Chi siamo? Una tabaccheria, un pipemaker.
Che vogliamo fare? Essere drammaticamente e maledettamente gotici. Con nosferatu la pipa innauguriamo una nuova serie artistica di pipe a singola tiratura, un unico oggetto, una unica e singola pipa che nasce dalla visione del film di Murnau. Ve ne saranno mai altre? Si spera di si, avrà mercato? Anche su questo ci auguriamo di si. Bando alle ciance quindi abbiamo l'onore di ringraziare il Duca alias Massimiliano Rimensi, il quale non ha seguito la strada facile, non ha messo solo una targhetta su una biliard, ma immergendosi nel sangue ribollente della pestilenza ha ideato questo capolavoro unico e irripetibile. Scoperchiamo quindi la mortifera bara e speriamo che la nostra anima non tremi troppo nel contemplare “LA NOSFERATU”.
Dettagli sulla pipa Nosferatu
La pipa che presentiamo è realizzata da Il Duca e riproduce fedelmente la mano di "Nosferatu". L'esecuzione non è solo perfetta e precisa da un punto di vista tecnico ma riprende filologicamente l'idea del film.

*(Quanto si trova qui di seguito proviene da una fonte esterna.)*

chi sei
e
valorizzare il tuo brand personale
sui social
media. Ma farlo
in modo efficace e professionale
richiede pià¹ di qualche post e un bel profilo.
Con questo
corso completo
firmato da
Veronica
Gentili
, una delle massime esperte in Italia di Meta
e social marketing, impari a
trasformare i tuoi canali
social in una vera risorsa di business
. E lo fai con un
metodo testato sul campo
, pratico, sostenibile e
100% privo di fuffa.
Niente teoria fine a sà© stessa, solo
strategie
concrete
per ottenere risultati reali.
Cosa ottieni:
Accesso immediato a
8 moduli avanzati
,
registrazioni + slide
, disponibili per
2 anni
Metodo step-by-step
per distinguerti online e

La pipa è sabbiata, monta un bocchino in cumberland verde ed è presentata nella sua originale custodia: una bara in olivo con interni in raso rosso. Il pigino con cui si accompagna questa pipa riproduce il dito di nosferatu con l'unghia in corno. Una pipa di grande impatto estetico nonchè un esercizio di stile che dimostra la bravura di Massimiliano Rimensi.